Robert Siodmak did as much as anyone to codify the look and conventions of film noir in that great run of movies in the 1940s from Phantom Lady right through to The File on Thelma Jordan. I imagine The Strange Affair of Uncle Harry will not be at the very top of the list of favorite films noir from the director for too many people yet it remains enjoyable and well crafted. Siodmak coaxed fine performances from all the main cast members with Sanders tapping into a diffidence that he often masked with his characteristic polished smugness. Here he allows that mask to slip and offers a peek at a man whose faltering weakness is recognizably human and sympathetic even if he’s not always likeable. Ella Raines , in her third of four collaborations with Siodmak, exudes a sexy, sassy big city confidence, her earthy frankness bowling Harry over from the very first moment. Harry’s character resides in a remarkably Irish household, with Belfast native Moyna Macgill (Angela Lansbury’s mother) alongside Dubliners Geraldine Fitzgerald and Sara Allgood. Macgill flutters delightfully and makes for a strong contrast to Fitzgerald’s intense self-absorption; the latter’s final confrontation with Sanders is overflowing with cracked malice and comes across as genuinely chilling. Sara Allgood is good value as the lugubrious housekeeper, clashing with the two sisters and giving as good as she gets while she philosophizes about her own longstanding engagement with gloomy resignation.

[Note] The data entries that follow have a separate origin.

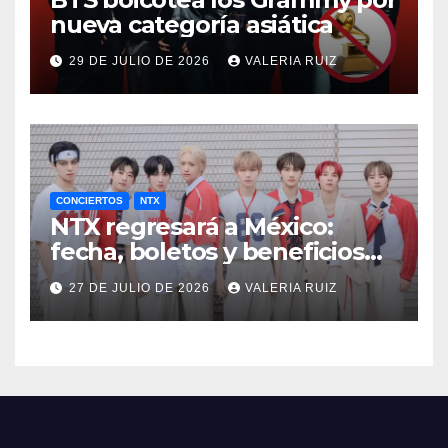
nueva categoría asiática
29 DE JULIO DE 2026
VALERIA RUIZ
CONCIERTOS
NTX
NTX regresará a México:
fecha, boletos y beneficios
VIP
27 DE JULIO DE 2026
VALERIA RUIZ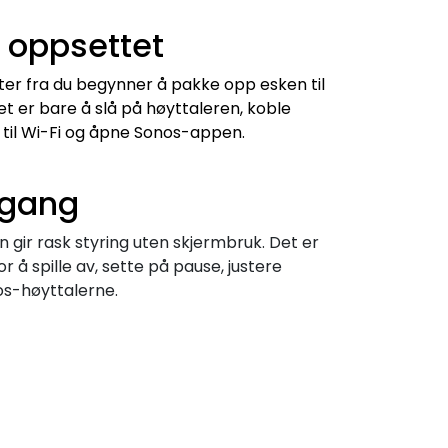
 oppsettet
ter fra du begynner å pakke opp esken til
 Det er bare å slå på høyttaleren, koble
 til Wi-Fi og åpne Sonos-appen.
 gang
n gir rask styring uten skjermbruk. Det er
or å spille av, sette på pause, justere
s-høyttalerne.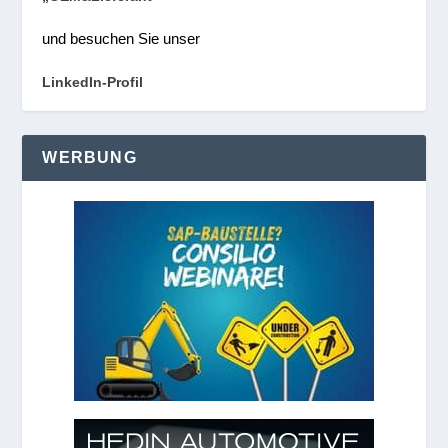
und besuchen Sie unser
LinkedIn-Profil
WERBUNG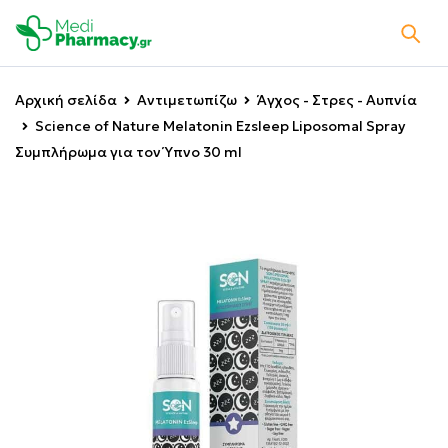
Αρχική σελίδα
Αντιμετωπίζω
Άγχος - Στρες - Αυπνία
Science of Nature Melatonin Ezsleep Liposomal Spray
Συμπλήρωμα για τον Ύπνο 30 ml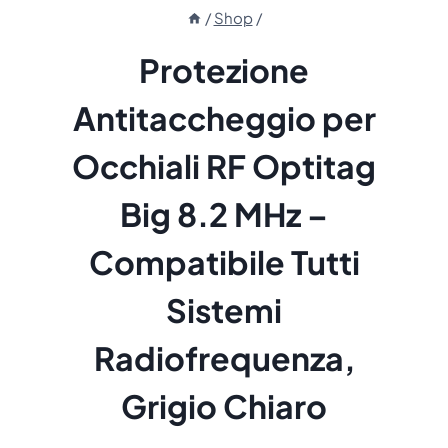
/
Shop
/
Protezione
Antitaccheggio per
Occhiali RF Optitag
Big 8.2 MHz –
Compatibile Tutti
Sistemi
Radiofrequenza,
Grigio Chiaro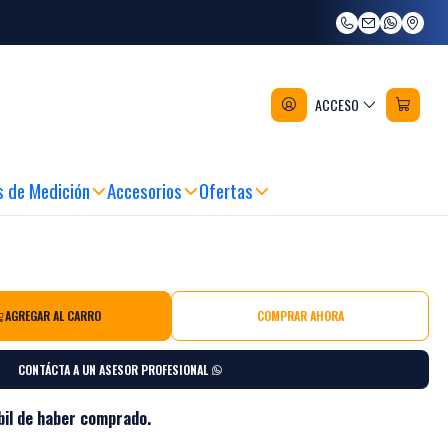
ento Automóvil 5750 Bahco Negro
ACCESO
s de Medición
Accesorios
Ofertas
AGREGAR AL CARRO
COMPRAR AHORA
CONTÁCTA A UN ASESOR PROFESIONAL
bil de haber comprado.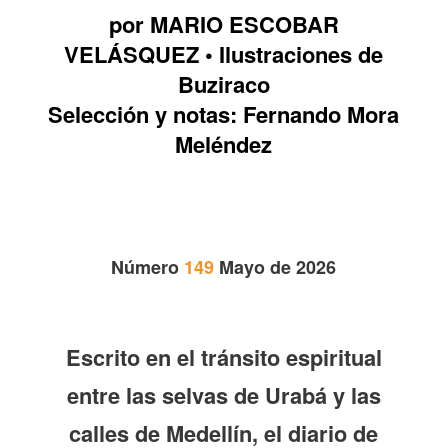
por MARIO ESCOBAR
VELÁSQUEZ • Ilustraciones de
Buziraco
Selección y notas: Fernando Mora
Meléndez
Número
149
Mayo de 2026
Escrito en el tránsito espiritual
entre las selvas de Urabá y las
calles de Medellín, el diario de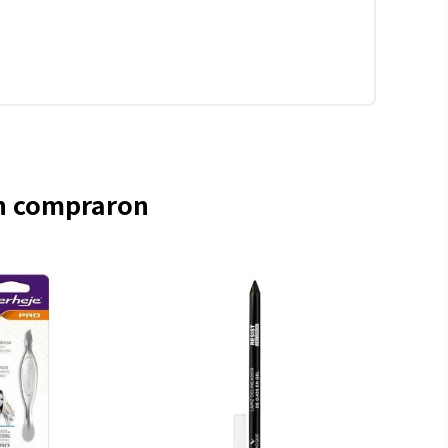
én compraron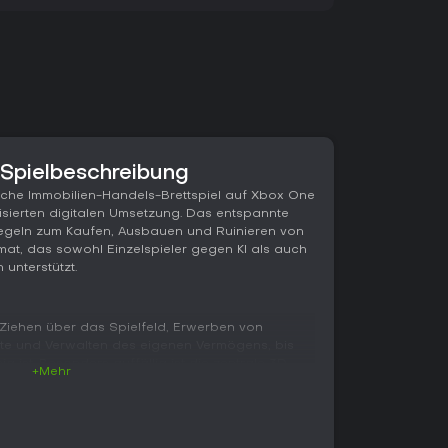
pielbeschreibung
sche Immobilien-Handels-Brettspiel auf Xbox One
isierten digitalen Umsetzung. Das entspannte
Regeln zum Kaufen, Ausbauen und Ruinieren von
ormat, das sowohl Einzelspieler gegen KI als auch
 unterstützt.
, Ziehen über das Spielfeld, Erwerben von
te und Verwalten des eigenen Vermögens, bis
g ist. Besonders auffällig ist die zentrale 3D-
+Mehr
ktionen der Spieler verändert: Gebäude und
n sich je nach Ausbau und Fortschritt. Diese
rfolge wie vollständige Monopole oder den Bau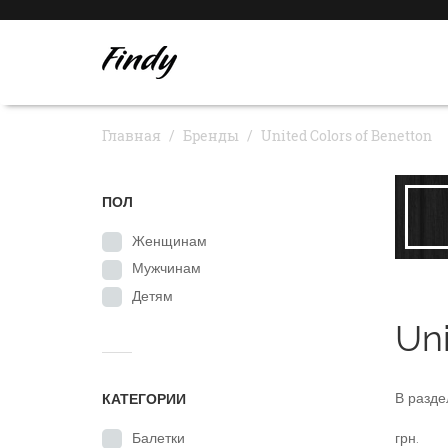
Главная
Бренды
United Colors of Benetton
ПОЛ
Женщинам
Мужчинам
Детям
Uni
В разд
КАТЕГОРИИ
грн.
Балетки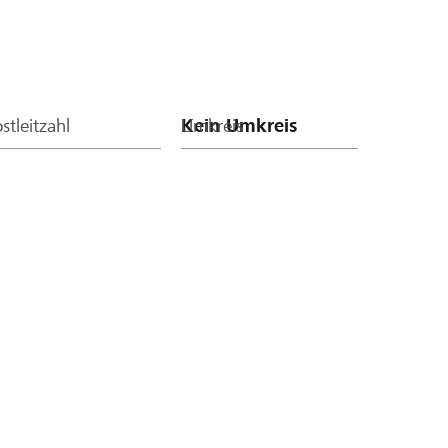
stleitzahl
Umkreis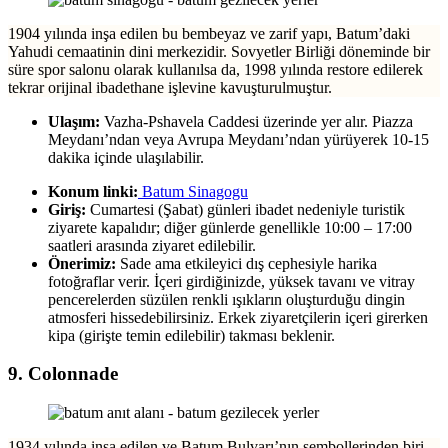
1904 yılında inşa edilen bu bembeyaz ve zarif yapı, Batum’daki
Yahudi cemaatinin dini merkezidir. Sovyetler Birliği döneminde bir
süre spor salonu olarak kullanılsa da, 1998 yılında restore edilerek
tekrar orijinal ibadethane işlevine kavuşturulmuştur.
Ulaşım:
Vazha-Pshavela Caddesi üzerinde yer alır. Piazza
Meydanı’ndan veya Avrupa Meydanı’ndan yürüyerek 10-15
dakika içinde ulaşılabilir.
Konum linki:
Batum Sinagogu
Giriş:
Cumartesi (Şabat) günleri ibadet nedeniyle turistik
ziyarete kapalıdır; diğer günlerde genellikle 10:00 – 17:00
saatleri arasında ziyaret edilebilir.
Önerimiz:
Sade ama etkileyici dış cephesiyle harika
fotoğraflar verir. İçeri girdiğinizde, yüksek tavanı ve vitray
pencerelerden süzülen renkli ışıkların oluşturduğu dingin
atmosferi hissedebilirsiniz. Erkek ziyaretçilerin içeri girerken
kipa (girişte temin edilebilir) takması beklenir.
9. Colonnade
1934 yılında inşa edilen ve Batum Bulvarı’nın sembollerinden biri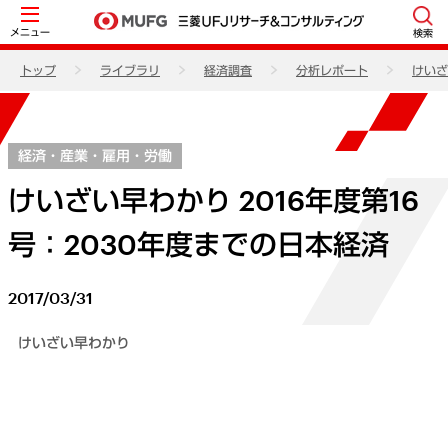
メニュー
検索
トップ
ライブラリ
経済調査
分析レポート
けいざ
経済・産業・雇用・労働
けいざい早わかり 2016年度第16
号：2030年度までの日本経済
2017/03/31
けいざい早わかり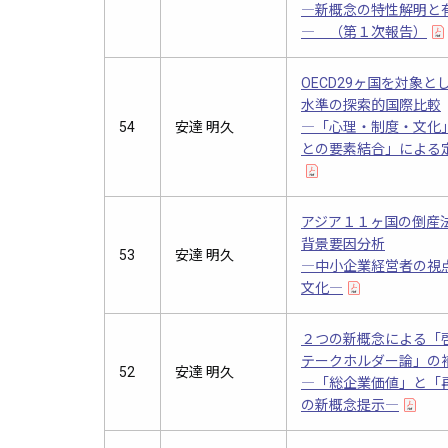
―新概念の特性解明と
― （第１次報告）
OECD29ヶ国を対象と
水準の探索的国際比較
54
安達 明久
―「心理・制度・文化
との要素結合」による
アジア１１ヶ国の倒産
背景要因分析
53
安達 明久
―中小企業経営者の視
文化―
２つの新概念による「
テークホルダー論」の
52
安達 明久
―「総企業価値」と「
の新概念提示―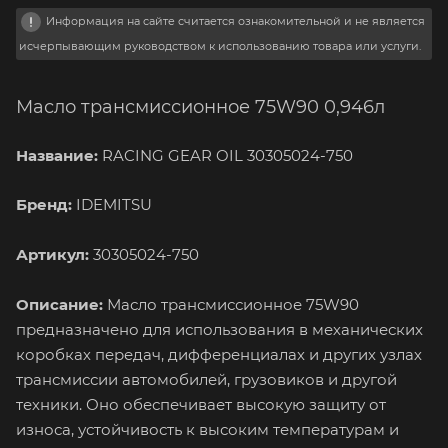
Информация на сайте считается ознакомительной и не является
исчерпывающим руководством к использованию товара или услуги.
Масло трансмиссионное 75W90 0,946л
Название:
RACING GEAR OIL 30305024-750
Бренд:
IDEMITSU
Артикул:
30305024-750
Описание:
Масло трансмиссионное 75W90
предназначено для использования в механических
коробках передач, дифференциалах и других узлах
трансмиссии автомобилей, грузовиков и другой
техники. Оно обеспечивает высокую защиту от
износа, устойчивость к высоким температурам и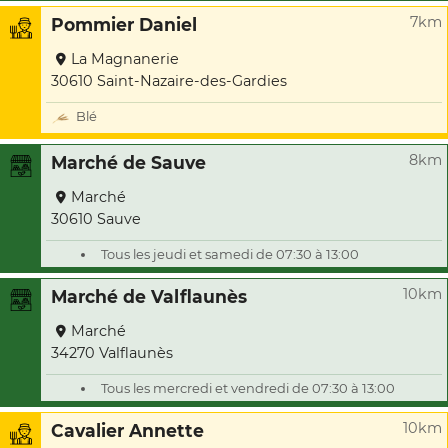
7km
Pommier Daniel
La Magnanerie
30610 Saint-Nazaire-des-Gardies
Blé
8km
Marché de Sauve
Marché
30610 Sauve
Tous les jeudi et samedi de 07:30 à 13:00
10km
Marché de Valflaunès
Marché
34270 Valflaunès
Tous les mercredi et vendredi de 07:30 à 13:00
10km
Cavalier Annette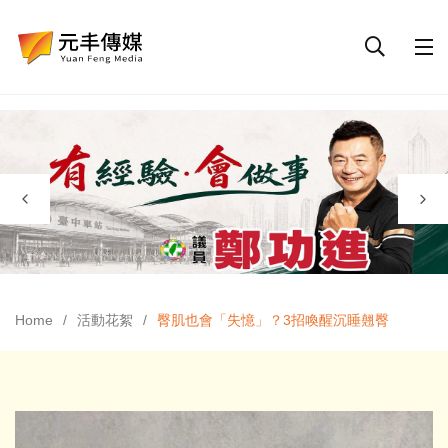
Home
活動花絮
臀肌也會「失憶」？3招喚醒沉睡翹臀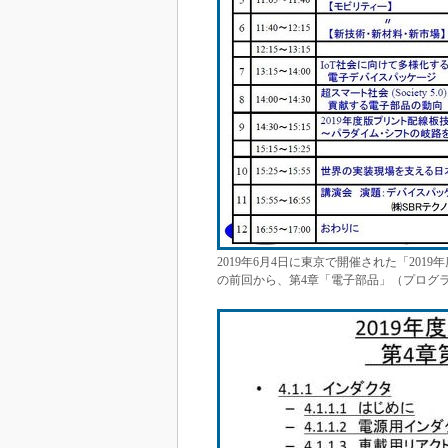
2019年6月4日に東京で開催された「20
の前回から、第4章「電子部品」（プログラ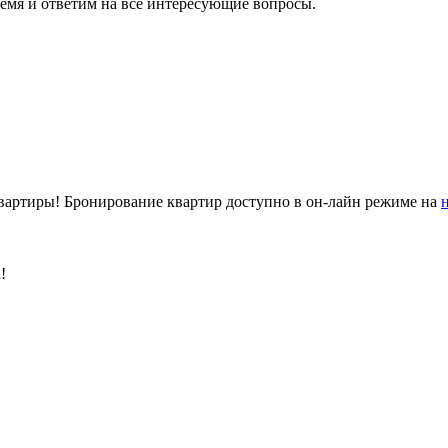
ремя и ответим на все интересующие вопросы.
квартиры! Бронирование квартир доступно в он-лайн режиме на
!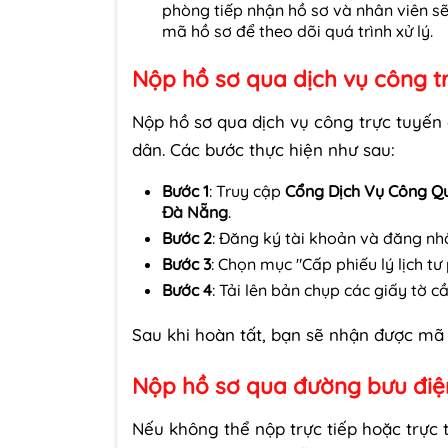
phòng tiếp nhận hồ sơ và nhân viên sẽ
mã hồ sơ để theo dõi quá trình xử lý.
Nộp hồ sơ qua dịch vụ công t
Nộp hồ sơ qua dịch vụ công trực tuyến g
dân. Các bước thực hiện như sau:
Bước 1
: Truy cập
Cổng Dịch Vụ Công Q
Đà Nẵng
.
Bước 2
: Đăng ký tài khoản và đăng nh
Bước 3
: Chọn mục "Cấp phiếu lý lịch tư
Bước 4
: Tải lên bản chụp các giấy tờ c
Sau khi hoàn tất, bạn sẽ nhận được mã s
Nộp hồ sơ qua đường bưu điệ
Nếu không thể nộp trực tiếp hoặc trực 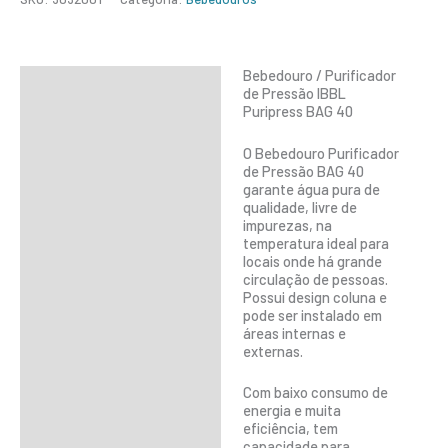
Bebedouro / Purificador
Descrição
de Pressão IBBL
Puripress BAG 40
Informação adicional
O Bebedouro Purificador
de Pressão BAG 40
garante água pura de
qualidade, livre de
impurezas, na
temperatura ideal para
locais onde há grande
circulação de pessoas.
Possui design coluna e
pode ser instalado em
áreas internas e
externas.
Com baixo consumo de
energia e muita
eficiência, tem
capacidade para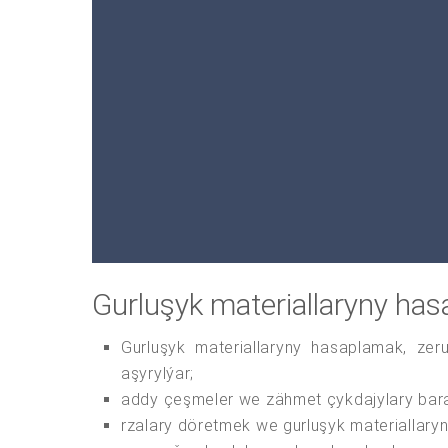
Gurluşyk materiallaryny ha
Gurluşyk materiallaryny hasaplamak, zer
aşyrylýar;
addy çeşmeler we zähmet çykdajylary bara
rzalary döretmek we gurluşyk materiallary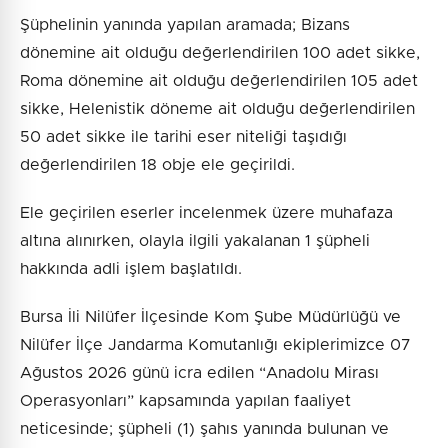
Şüphelinin yanında yapılan aramada; Bizans
dönemine ait olduğu değerlendirilen 100 adet sikke,
Roma dönemine ait olduğu değerlendirilen 105 adet
sikke, Helenistik döneme ait olduğu değerlendirilen
50 adet sikke ile tarihi eser niteliği taşıdığı
değerlendirilen 18 obje ele geçirildi.
Ele geçirilen eserler incelenmek üzere muhafaza
altına alınırken, olayla ilgili yakalanan 1 şüpheli
hakkında adli işlem başlatıldı.
Bursa İli Nilüfer İlçesinde Kom Şube Müdürlüğü ve
Nilüfer İlçe Jandarma Komutanlığı ekiplerimizce 07
Ağustos 2026 günü icra edilen “Anadolu Mirası
Operasyonları” kapsamında yapılan faaliyet
neticesinde; şüpheli (1) şahıs yanında bulunan ve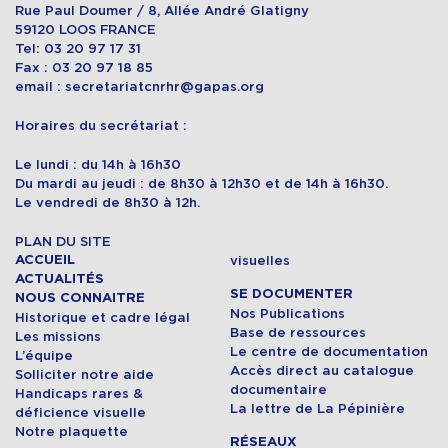
Rue Paul Doumer / 8, Allée André Glatigny
59120 LOOS FRANCE
Tel: 03 20 97 17 31
Fax : 03 20 97 18 85
email : secretariatcnrhr@gapas.org
Horaires du secrétariat :
Le lundi : du 14h à 16h30
Du mardi au jeudi : de 8h30 à 12h30 et de 14h à 16h30.
Le vendredi de 8h30 à 12h.
PLAN DU SITE
ACCUEIL
visuelles
ACTUALITÉS
SE DOCUMENTER
NOUS CONNAITRE
Nos Publications
Historique et cadre légal
Base de ressources
Les missions
Le centre de documentation
L’équipe
Accès direct au catalogue
Solliciter notre aide
documentaire
Handicaps rares &
La lettre de La Pépinière
déficience visuelle
Notre plaquette
RÉSEAUX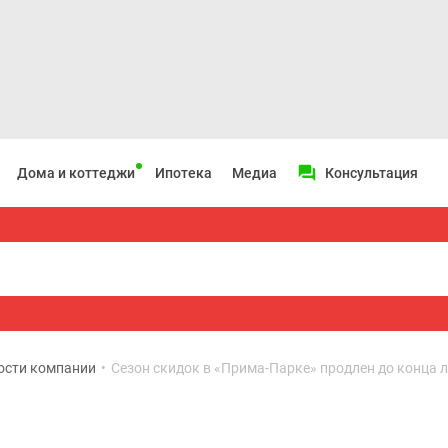
Дома и коттеджи
Ипотека
Медиа
Консультация
ости компании
•
Сезон скидок в «Прима-Парке» продлен до конца л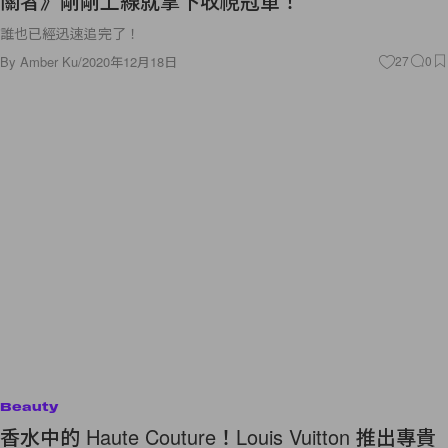
關者》剛剛上線就拿下收視冠軍！
誰也已經迅速追完了！
By
Amber Ku
/
2020年12月18日
27
0
Beauty
香水中的 Haute Couture！Louis Vuitton 推出專貴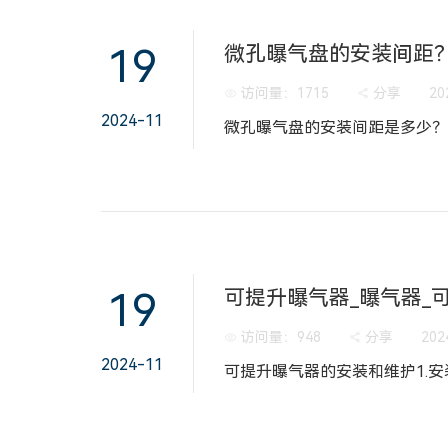
19
微孔曝气盘的安装间距
访问量：
1715
分享
20
2024-11
19
可提升曝气器_曝气器_
访问量：
948
分享
202
2024-11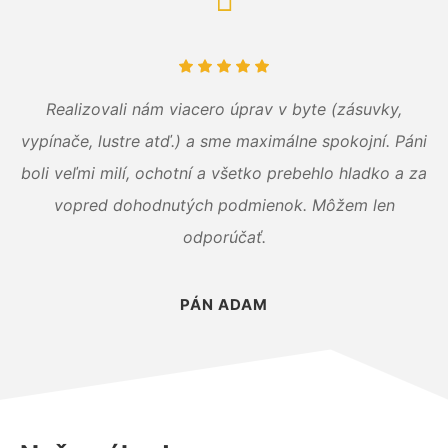
Realizovali nám viacero úprav v byte (zásuvky,
vypínače, lustre atď.) a sme maximálne spokojní. Páni
boli veľmi milí, ochotní a všetko prebehlo hladko a za
vopred dohodnutých podmienok. Môžem len
odporúčať.
PÁN ADAM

The Strange Affair of Uncle Harry has been released in the US on DVD and Blu-ray by Olive films, sporting an attractive albeit imperfect transfer. It took me many years to catch up with the movie as it was one of those titles that never seemed to get screened on TV. I finally got to see it when it was broadcast one summer when I was on vacation and I liked it immediately. Sanders’ low key characterization resonated with me and Ella Raines in her pomp could never be disappointing. While some (many?) viewers will gripe over the nature of the twist that I have attempted to dance carefully around, I believe there is more of an issue relating to what Deborah sees in Harry in the first place, and why she perseveres in the face of his inertia and his family’s obstructiveness. Ah well, love is… whatever one wishes it to be, I suppose. To borrow a repeated phrase from the film, that’s the way things are. Speaking as a dedicated fan of the films of Robert Siodmak, I obviously recommend seeing this movie. Sure there are weaknesses on show but it was made right in the middle of his best period and that alone ought to make it required viewing.

Ruthless

Shakespeare expressed reservations about the worth of comparisons, of course he was talking of summer days while I’m thinking of movies here. Relying on comparisons to provide a taster or sampler for those unfamiliar with a movie is often a tempting expedient. However, I’m not sure it’s a fair approach, frequently doing injustices to filmmakers and perhaps misleading audiences too. Ruthless (1948) is a title which I have heard a few commentators liken to Citizen Kane. Welles’ most talked about work is accompanied by a weighty reputation, one which some viewers reckon it struggles to live up to itself, so it feels especially unjust to thrust Edgar G Ulmer’s movie into its shadow. Aside from the matter of reputations, which ebb and flow anyway, such comparisons have the effect of distracting one from the themes to be found within each discrete work. For me, Ruthless is at heart a story of loss, which need not necessarily be as pessimistic as it sounds.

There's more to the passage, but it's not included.